Galatasaray, kaybetmesi durumunda şampiyonluğu da kaybedeceği maçta yabancı tercihini, Nevriye’nin forma giymeye başlamasının verdiği güvenle Fowles’tan değil, Torrens’ten yana kullandı. Bu tercihin ödülünü de aldı. Çünkü hem Nevriye, hem de Torrens, kendilerinden bekleneni fazlasıyla sahaya yansıttı.
Özellikle Torrens, birbirini artık iyi tanıyan, yapacakları her hamleyi önceden kestirebilen iki takım arasındaki düelloda, oyunun şeklini değiştirdi. Başa baş geçen ve Fener üstünlüğüyle geçilen ilk çeyreğin ardından İspanyol oyuncunun girişiyle art arda penetrelere başlayan, akıllı oyunu ve saha görüşüyle rakibi dağıtan Galatasaray’da boyalı alan üretkenliği de fazlasıyla arttı. Boyalı alanda Wauters, Nevriye ikilisinin yüzdeli oyunları, dışarıyı da rahatlattı, özellikle Şaziye şutlarıyla rakibin tüm direncini kırdı.
Fenerbahçe adına, pota altını sadece 2. yarının başında Verameyenka iyi kullanmaya başlamıştı ki, Ekrem Memnun’un alan savunması, onun da hızını kesmeyi başardı. Fenerbahçe için artık galibiyeti getirecek tek etken dışarıdan gelecek katkıydı ama ne Birsel, ne Esmeral, ne de Pondexter, bir önceki maçı kendilerine kazandıran üç sayılık atış performansına yaklaştı. Sadece şut da değildi aslında Fenerbahçe kısalarının sıkıntısı, öyle kritik anlarda o kadar basit top kayıpları yapıldı ki, maça çok iştahlı çıkan Galatasaray da bunu fırsata çevirmekte zorlanmadı.

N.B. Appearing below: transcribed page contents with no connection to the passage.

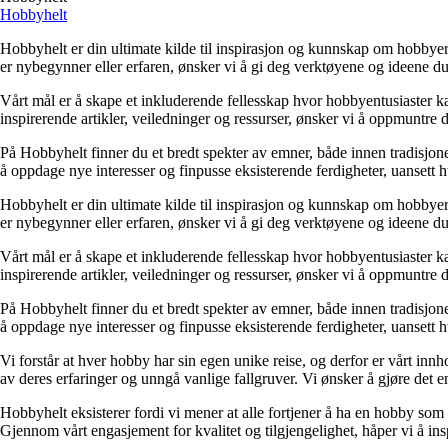
Hobbyhelt
Hobbyhelt er din ultimate kilde til inspirasjon og kunnskap om hobbyer av
er nybegynner eller erfaren, ønsker vi å gi deg verktøyene og ideene du 
Vårt mål er å skape et inkluderende fellesskap hvor hobbyentusiaster ka
inspirerende artikler, veiledninger og ressurser, ønsker vi å oppmuntre deg
På Hobbyhelt finner du et bredt spekter av emner, både innen tradisjone
å oppdage nye interesser og finpusse eksisterende ferdigheter, uanset
Hobbyhelt er din ultimate kilde til inspirasjon og kunnskap om hobbyer av
er nybegynner eller erfaren, ønsker vi å gi deg verktøyene og ideene du 
Vårt mål er å skape et inkluderende fellesskap hvor hobbyentusiaster ka
inspirerende artikler, veiledninger og ressurser, ønsker vi å oppmuntre deg
På Hobbyhelt finner du et bredt spekter av emner, både innen tradisjone
å oppdage nye interesser og finpusse eksisterende ferdigheter, uanset
Vi forstår at hver hobby har sin egen unike reise, og derfor er vårt innho
av deres erfaringer og unngå vanlige fallgruver. Vi ønsker å gjøre det e
Hobbyhelt eksisterer fordi vi mener at alle fortjener å ha en hobby som gi
Gjennom vårt engasjement for kvalitet og tilgjengelighet, håper vi å inspi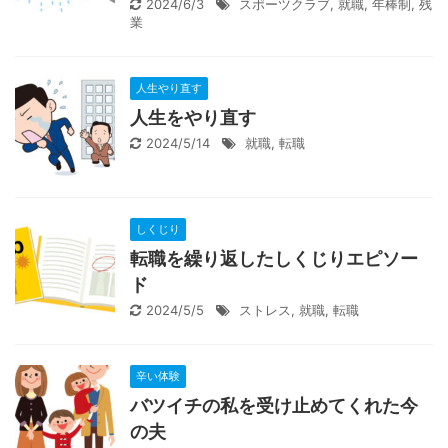
2024/6/3
スポーツクラブ
,
就職
,
年棒制
,
残
業
人生やり直す
人生をやり直す
2024/5/14
就職
,
転職
しくじり
転職を繰り返したしくじりエピソー
ド
2024/5/5
ストレス
,
就職
,
転職
辛い体験
バツイチの私を受け止めてくれた今
の夫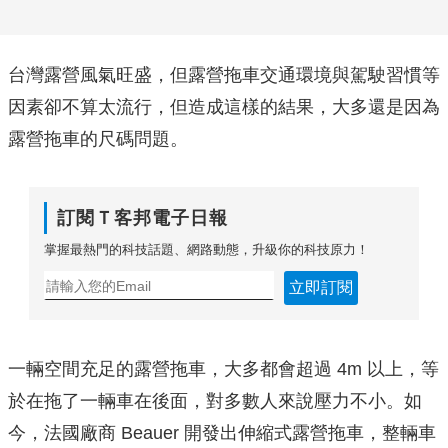
台灣露營風氣旺盛，但露營拖車交通環境與駕駛習慣等
因素卻不算太流行，但造成這樣的結果，大多還是因為
露營拖車的尺碼問題。
訂閱Ｔ客邦電子日報
掌握最熱門的科技話題、網路動態，升級你的科技原力！
立即訂閱
一輛空間充足的露營拖車，大多都會超過 4m 以上，等
於在拖了一輛車在後面，對多數人來說壓力不小。如
今，法國廠商 Beauer 開發出伸縮式露營拖車，整輛車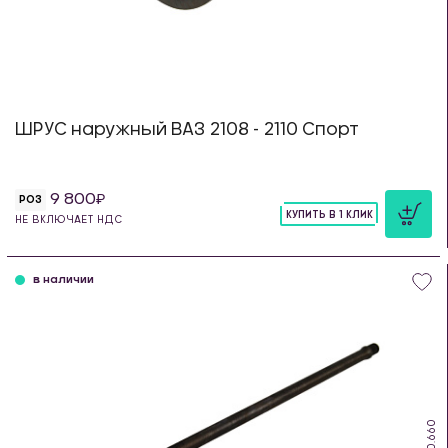
ШРУС наружный ВАЗ 2108 - 2110 Спорт
9 800
РОЗ
КУПИТЬ В 1 КЛИК
НЕ ВКЛЮЧАЕТ НДС
шт
в наличии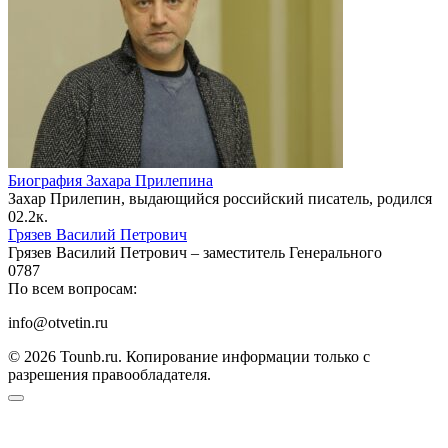
Биография Захара Прилепина
Захар Прилепин, выдающийся российский писатель, родился
0
2.2к.
Грязев Василий Петрович
Грязев Василий Петрович – заместитель Генерального
0
787
По всем вопросам:
info@otvetin.ru
© 2026 Tounb.ru. Копирование информации только с
разрешения правообладателя.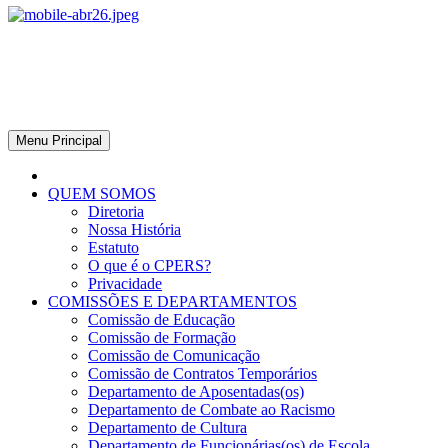
CPERS – Sindicato
CPERS – Sindicato dos Professores e Funcionários de escola do
Estado do Rio Grande do Sul
Menu Principal
QUEM SOMOS
Diretoria
Nossa História
Estatuto
O que é o CPERS?
Privacidade
COMISSÕES E DEPARTAMENTOS
Comissão de Educação
Comissão de Formação
Comissão de Comunicação
Comissão de Contratos Temporários
Departamento de Aposentadas(os)
Departamento de Combate ao Racismo
Departamento de Cultura
Departamento de Funcionárias(os) de Escola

Performansların her maç değiştiği seride artık tek bir maç kaldı. İki takımın da hata lüksü yok, kazanmak isteyen maksimumla oynamalı. Galatasaray, yabancı hakkını Torrens’ten yana kullanmanın avantajını yine yaşayacak. Ancak Fenerbahçe’nin de çok önemli kozları var. Sarı-lacivertli ekibin yıldızları, eminim ki bir daha dünkü kadar kötü oynamaz. Bir de taraftar avantajı var tabii. Kimse onu da bir kenara atamaz. Yani pazar günü nefesleri kesecek bir final var, şimdiden söyleyelim; bu maç kaçmaz.